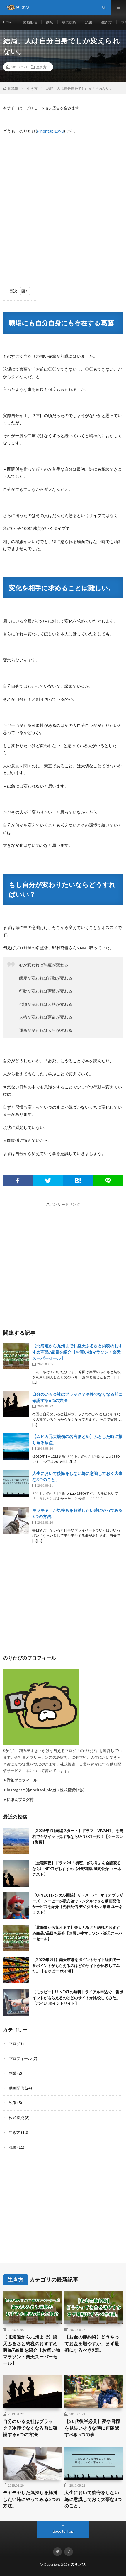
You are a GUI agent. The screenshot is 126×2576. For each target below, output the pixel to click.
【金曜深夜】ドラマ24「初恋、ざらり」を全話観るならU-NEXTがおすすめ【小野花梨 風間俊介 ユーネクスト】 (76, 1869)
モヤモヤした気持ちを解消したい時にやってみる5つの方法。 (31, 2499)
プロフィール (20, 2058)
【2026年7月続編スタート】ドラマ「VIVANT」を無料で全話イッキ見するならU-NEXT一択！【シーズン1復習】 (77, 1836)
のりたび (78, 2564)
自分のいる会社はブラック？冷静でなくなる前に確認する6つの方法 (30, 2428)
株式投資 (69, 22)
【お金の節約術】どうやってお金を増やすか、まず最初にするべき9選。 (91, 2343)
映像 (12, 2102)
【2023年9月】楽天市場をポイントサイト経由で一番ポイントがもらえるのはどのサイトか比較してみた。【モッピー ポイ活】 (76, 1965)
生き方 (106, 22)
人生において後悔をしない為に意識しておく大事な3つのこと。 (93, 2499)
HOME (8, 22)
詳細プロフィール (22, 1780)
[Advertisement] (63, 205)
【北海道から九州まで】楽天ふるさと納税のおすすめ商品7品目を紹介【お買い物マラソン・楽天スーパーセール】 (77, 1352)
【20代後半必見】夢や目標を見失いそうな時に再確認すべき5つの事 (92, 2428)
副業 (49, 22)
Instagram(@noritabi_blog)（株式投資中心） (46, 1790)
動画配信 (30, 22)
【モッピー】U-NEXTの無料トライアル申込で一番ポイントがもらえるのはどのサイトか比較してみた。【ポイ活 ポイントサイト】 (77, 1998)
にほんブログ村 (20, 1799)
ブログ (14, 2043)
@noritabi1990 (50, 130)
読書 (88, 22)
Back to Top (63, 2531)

Description of the task
Nothing but the pictures is to be left out; the rest of the listing should be copied exactly.

Your solution
You are a GUI agent. The screenshot is 126×2576. For each target below, output the pixel to click.
【金曜深夜】ドラマ24「初恋、ざらり」を全話観るならU-NEXTがおすすめ【小野花梨 風間俊介 ユーネクスト】 (76, 1869)
モヤモヤした気持ちを解消したい時にやってみる5つの方法。 (31, 2499)
プロフィール (20, 2058)
【2026年7月続編スタート】ドラマ「VIVANT」を無料で全話イッキ見するならU-NEXT一択！【シーズン1復習】 (77, 1836)
のりたび (78, 2564)
自分のいる会社はブラック？冷静でなくなる前に確認する6つの方法 (30, 2428)
株式投資 (69, 22)
【お金の節約術】どうやってお金を増やすか、まず最初にするべき9選。 (91, 2343)
映像 (12, 2102)
【2023年9月】楽天市場をポイントサイト経由で一番ポイントがもらえるのはどのサイトか比較してみた。【モッピー ポイ活】 (76, 1965)
生き方 (106, 22)
人生において後悔をしない為に意識しておく大事な3つのこと。 (93, 2499)
HOME (8, 22)
詳細プロフィール (22, 1780)
[Advertisement] (63, 205)
【北海道から九州まで】楽天ふるさと納税のおすすめ商品7品目を紹介【お買い物マラソン・楽天スーパーセール】 (77, 1352)
【20代後半必見】夢や目標を見失いそうな時に再確認すべき5つの事 (92, 2428)
副業 (49, 22)
Instagram(@noritabi_blog)（株式投資中心） (46, 1790)
動画配信 (30, 22)
【モッピー】U-NEXTの無料トライアル申込で一番ポイントがもらえるのはどのサイトか比較してみた。【ポイ活 ポイントサイト】 (77, 1998)
にほんブログ村 (20, 1799)
ブログ (14, 2043)
@noritabi1990 (50, 130)
読書 (88, 22)
Back to Top (63, 2531)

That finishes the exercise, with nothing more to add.